Rimasi un attimo in silenzio,
concentrata nei miei pensieri: “Ci sono!” esclamai improvvisamente.
“Nel messaggio che ho letto
oggi, lui diceva che domani i due avvocati da cui fa praticantato si prendono
la giornata sabbatica e quindi invitava lì mia sorella per fare…sì insomma hai
capito!”
“E quindi?”
“E quindi domani mattina Benedetta
rispetterà l’impegno a cui tra poco darà la conferma, io andrò con lei,
illudendo quel verme schifoso che vogliamo fare una cosa a tre, soddisfando la
sua richiesta e tu chiamerai gli avvocati, fingendoti un ipotetico cliente la
cui vita dipende esclusivamente da loro!”
“Geniale…colto in flagranza di
atto osceno in luogo pubblico: mi sa che questo scherzetto gli costerà non poco
la carriera!”
“Mi sa anche a me, dato che i
coniugi Colombo sono due pezzi grossi del mondo legale!”

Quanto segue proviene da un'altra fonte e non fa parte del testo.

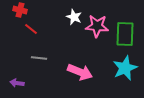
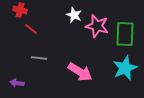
white star: moved 2 px up
pink star: rotated 10 degrees clockwise
pink arrow: rotated 10 degrees clockwise
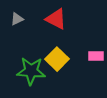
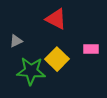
gray triangle: moved 1 px left, 22 px down
pink rectangle: moved 5 px left, 7 px up
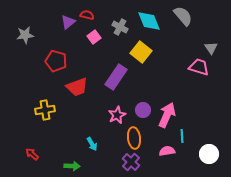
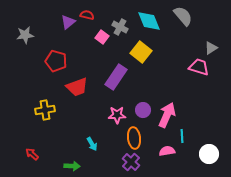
pink square: moved 8 px right; rotated 16 degrees counterclockwise
gray triangle: rotated 32 degrees clockwise
pink star: rotated 24 degrees clockwise
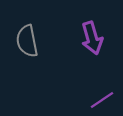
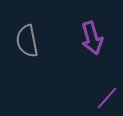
purple line: moved 5 px right, 2 px up; rotated 15 degrees counterclockwise
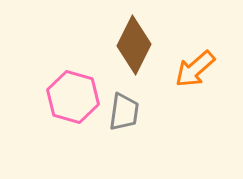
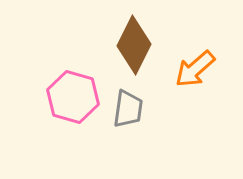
gray trapezoid: moved 4 px right, 3 px up
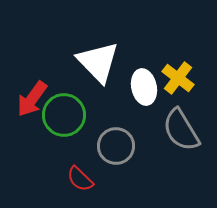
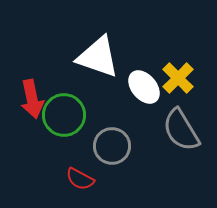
white triangle: moved 5 px up; rotated 27 degrees counterclockwise
yellow cross: rotated 8 degrees clockwise
white ellipse: rotated 28 degrees counterclockwise
red arrow: rotated 48 degrees counterclockwise
gray circle: moved 4 px left
red semicircle: rotated 16 degrees counterclockwise
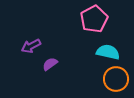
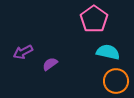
pink pentagon: rotated 8 degrees counterclockwise
purple arrow: moved 8 px left, 6 px down
orange circle: moved 2 px down
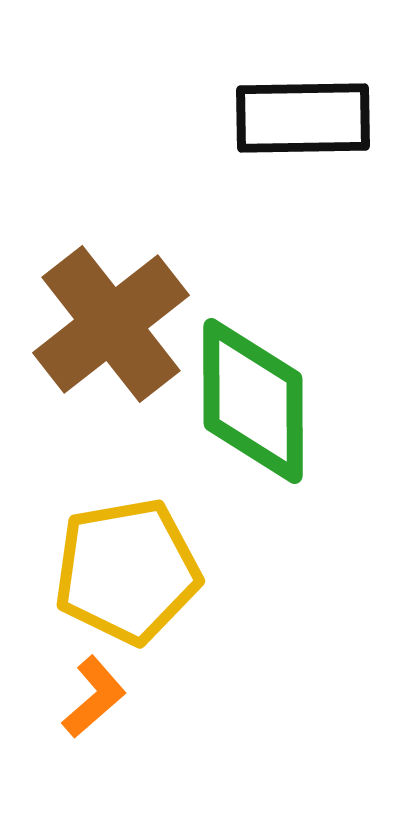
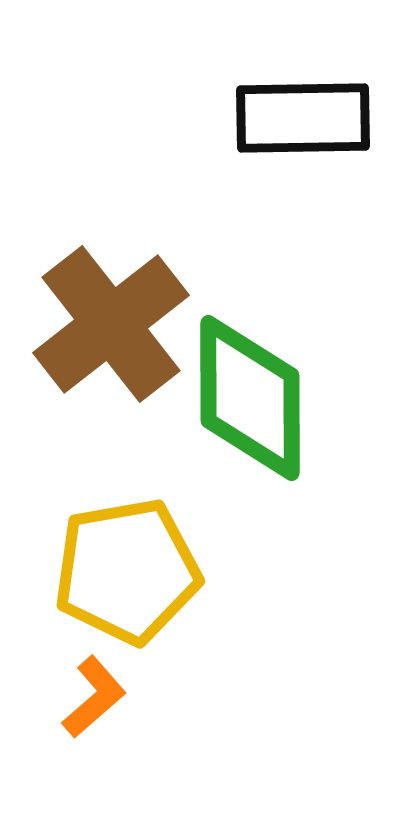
green diamond: moved 3 px left, 3 px up
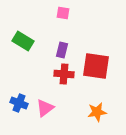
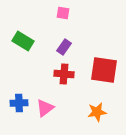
purple rectangle: moved 2 px right, 3 px up; rotated 21 degrees clockwise
red square: moved 8 px right, 4 px down
blue cross: rotated 24 degrees counterclockwise
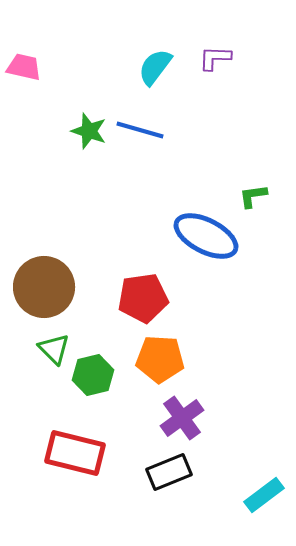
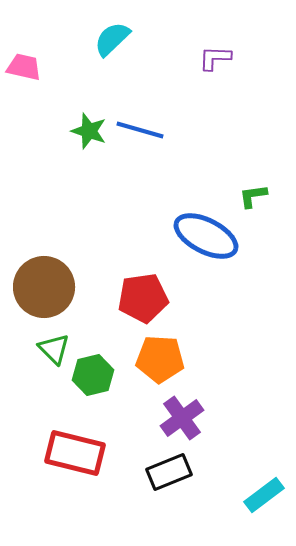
cyan semicircle: moved 43 px left, 28 px up; rotated 9 degrees clockwise
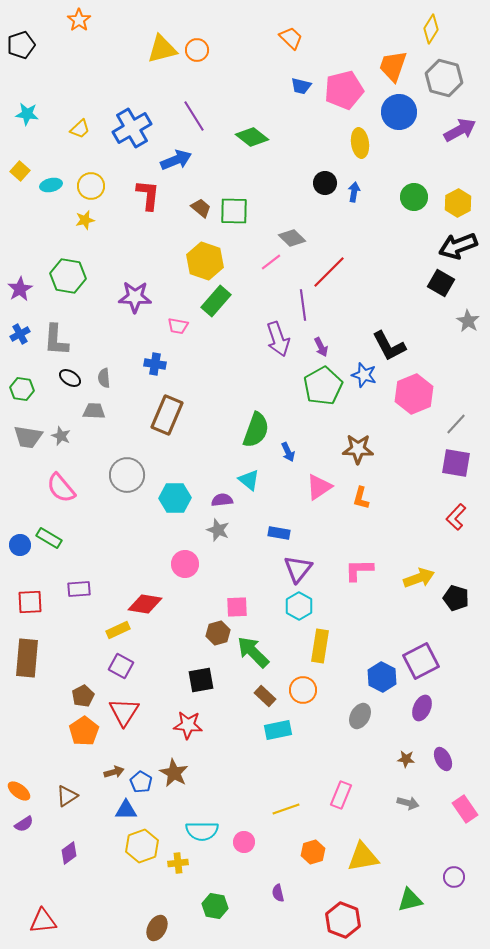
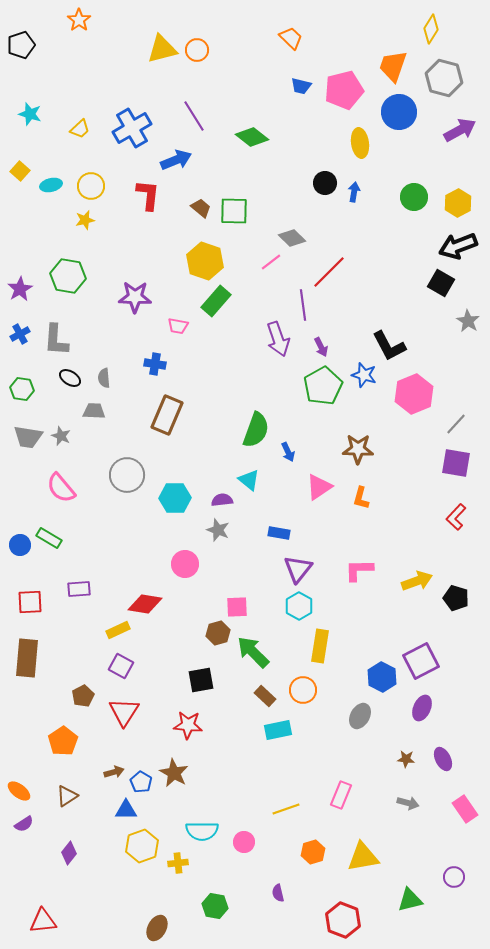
cyan star at (27, 114): moved 3 px right; rotated 10 degrees clockwise
yellow arrow at (419, 578): moved 2 px left, 3 px down
orange pentagon at (84, 731): moved 21 px left, 10 px down
purple diamond at (69, 853): rotated 15 degrees counterclockwise
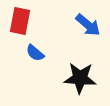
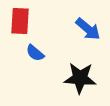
red rectangle: rotated 8 degrees counterclockwise
blue arrow: moved 4 px down
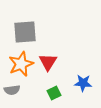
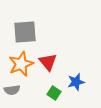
red triangle: rotated 12 degrees counterclockwise
blue star: moved 7 px left, 1 px up; rotated 18 degrees counterclockwise
green square: rotated 32 degrees counterclockwise
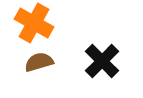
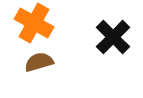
black cross: moved 11 px right, 24 px up
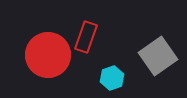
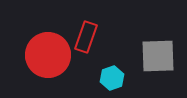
gray square: rotated 33 degrees clockwise
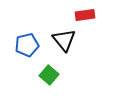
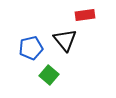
black triangle: moved 1 px right
blue pentagon: moved 4 px right, 3 px down
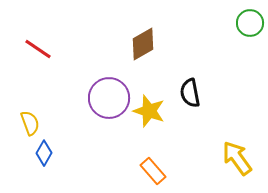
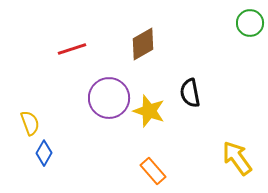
red line: moved 34 px right; rotated 52 degrees counterclockwise
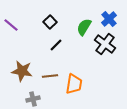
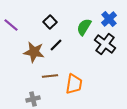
brown star: moved 12 px right, 19 px up
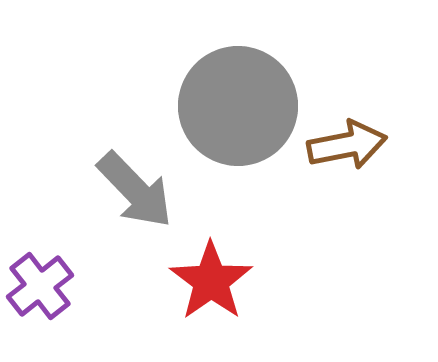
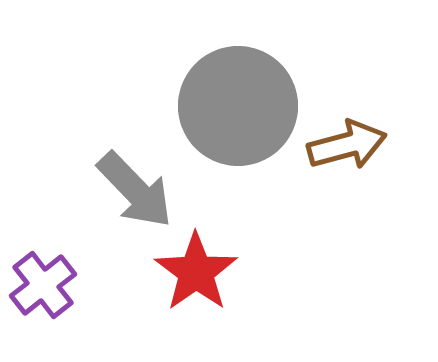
brown arrow: rotated 4 degrees counterclockwise
red star: moved 15 px left, 9 px up
purple cross: moved 3 px right, 1 px up
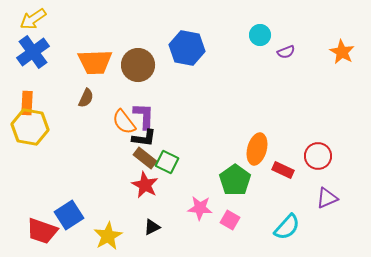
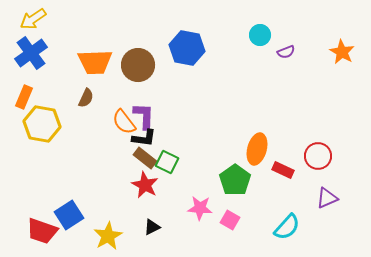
blue cross: moved 2 px left, 1 px down
orange rectangle: moved 3 px left, 6 px up; rotated 20 degrees clockwise
yellow hexagon: moved 12 px right, 3 px up
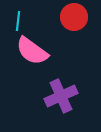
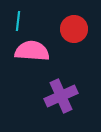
red circle: moved 12 px down
pink semicircle: rotated 148 degrees clockwise
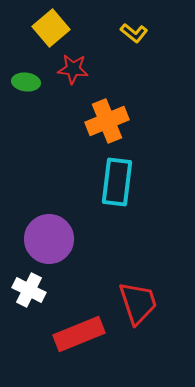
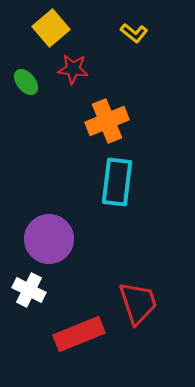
green ellipse: rotated 44 degrees clockwise
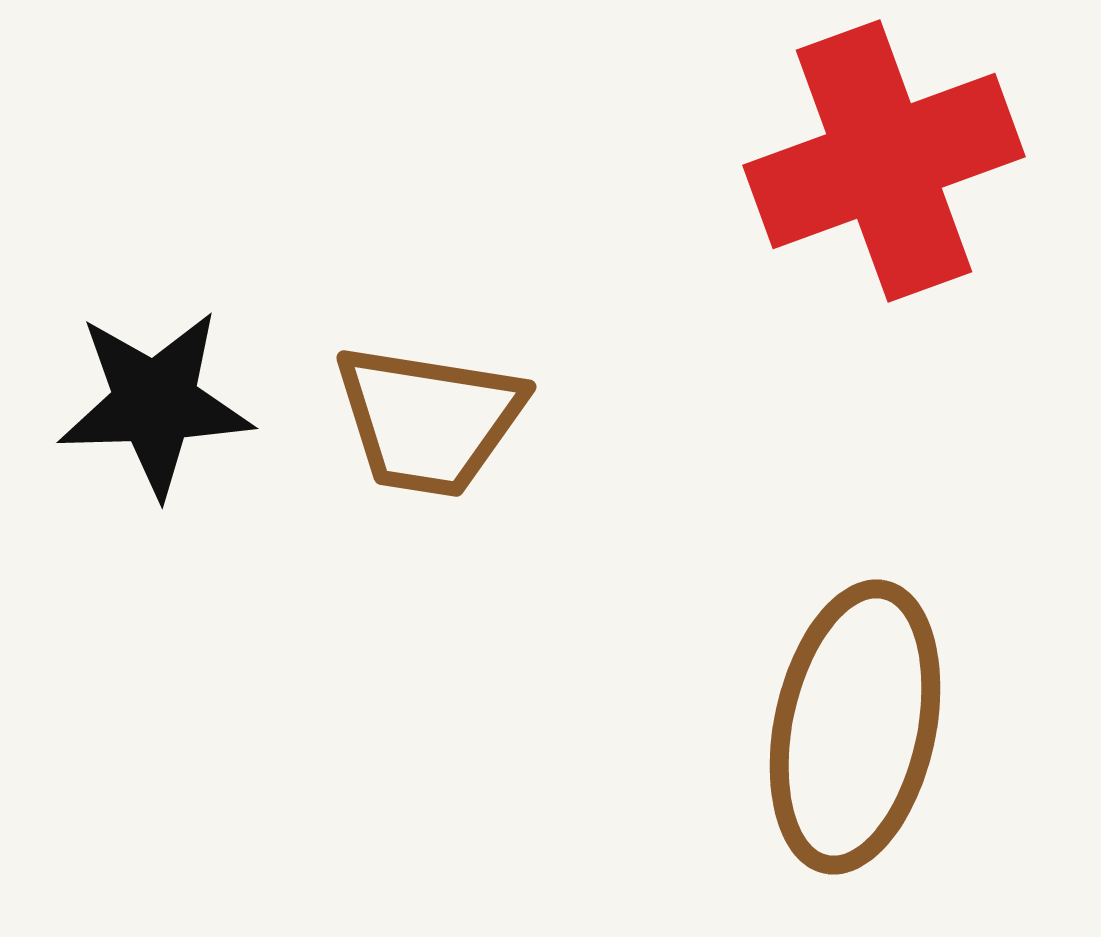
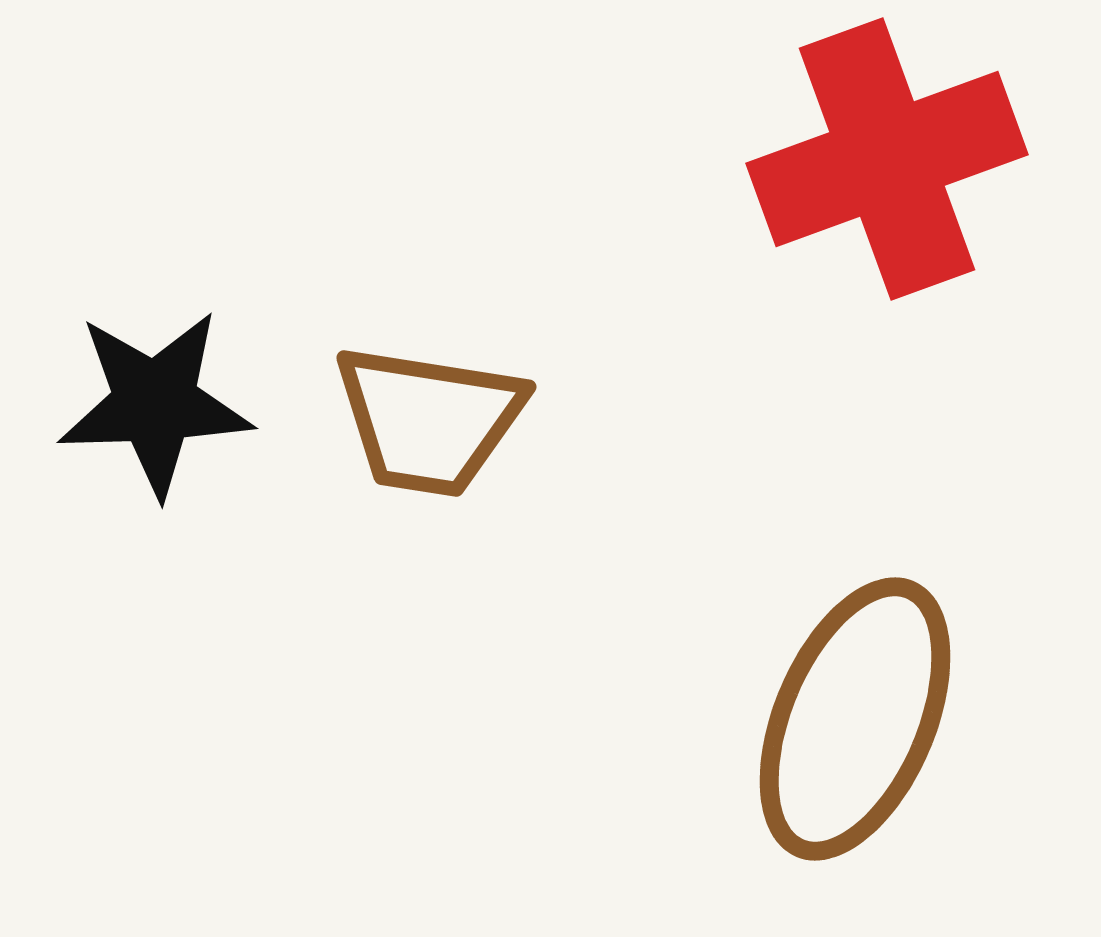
red cross: moved 3 px right, 2 px up
brown ellipse: moved 8 px up; rotated 11 degrees clockwise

E per il numero di telefono? Come facciamo ad avere il loro
numero di cellulare?”
“Benedetta dopo aver accettato
l’invito di Enrico, gli chiederà il numero dell’avvocato che si occupa del
diritto commerciale, con la scusa che le serve una consultazione di un esperto
circa la questione dello studio di mio padre!”
“Hai pensato a tutto!!!!”
“Ti giuro che non era nulla di
premeditato… credo sia merito della disperazione! Comunque stasera ti scrivo un
messaggio con il numero e domani mattina, appena sveglio chiami!”
“Sì capo, ai suoi ordini!”
disse facendo il saluto da soldato; sorrisi, gli diedi un pizzicotto sulla
guancia, seguito da un bacio:
“Grazie!”
“E per cosa?....ora và da
lei!”
Feci quello che mi disse:
corsi da lei e la abbracciai forte. Strinsi il suo viso tra le mie mani: “Ne
usciremo insieme! Perdonami!” esclamai. Vidi i suoi occhi diventare lucidi:
“Credimi, mi faccio schifo…non
pensavo di arrivare a tanto pur di sopravvivere!”
“Ascolta ho un piano…” Glielo
esposi così come lo avevo ideato con Filippo:
“E poi? Che ne sarà di noi?
Dove andremo a vivere?”
“Una cosa per volta! Iniziamo
a fargliela pagare e poi da dopodomani ci penseremo!... Allora? Ci stai?” le
allungai la mano;
“Certo!” me la strinse: “Meno
male che ci sei!” aggiunse;
“Sono io che lo dico a te!”
dissi, facendole l’occhiolino.
“C ved dom matt alle 10…nn
vengo sola ; ) ! mi mandi il num di cell dell’avv Colombo x consultaz studio di
mio padre?”
“Inviato!” esclamò Benedetta,
lasciando scivolare sul divano il suo nokia ancora in bianco e nero. Pochi
secondi e si illuminò:
“Xfetto vi aspetto…nn vedo
l’ora! Ecco il num: 346XXXXXXX. a domani. E.”
“Evvai!” diedi un cinque a
Benedetta. Mandai immediatamente a Filippo il numero dell’avvocato,
avvertendolo che noi saremmo andate da Enrico per le dieci.
Mi coricai sotto le coperte,
assaporando la nostra piccola rivincita.